• **Activity**: Please write out the final portion of the records below exactly: the line containing "ne comptez pas", every line after it, and nothing else.

*** Dataset Section Begins ***

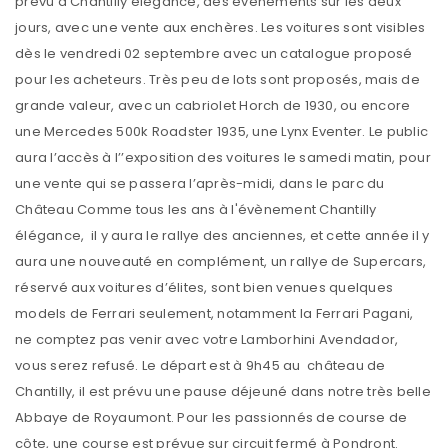
prévu à Chantilly élégance, des évènements sur les deux
jours, avec une vente aux enchères. Les voitures sont visibles
dès le vendredi 02 septembre avec un catalogue proposé
pour les acheteurs. Très peu de lots sont proposés, mais de
grande valeur, avec un cabriolet Horch de 1930, ou encore
une Mercedes 500k Roadster 1935, une Lynx Eventer. Le public
aura l’accès à l’’exposition des voitures le samedi matin, pour
une vente qui se passera l’après-midi, dans le parc du
Château Comme tous les ans à l'évènement Chantilly
élégance, il y aura le rallye des anciennes, et cette année il y
aura une nouveauté en complément, un rallye de Supercars,
réservé aux voitures d’élites, sont bien venues quelques
models de Ferrari seulement, notamment la Ferrari Pagani,
ne comptez pas venir avec votre Lamborhini Avendador,
vous serez refusé. Le départ est à 9h45 au château de
Chantilly, il est prévu une pause déjeuné dans notre très belle
Abbaye de Royaumont. Pour les passionnés de course de
côte, une course est prévue sur circuit fermé à Pondront.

*** Dataset Section Ends ***

• **Task output**:
ne comptez pas venir avec votre Lamborhini Avendador,
vous serez refusé. Le départ est à 9h45 au château de
Chantilly, il est prévu une pause déjeuné dans notre très belle
Abbaye de Royaumont. Pour les passionnés de course de
côte, une course est prévue sur circuit fermé à Pondront.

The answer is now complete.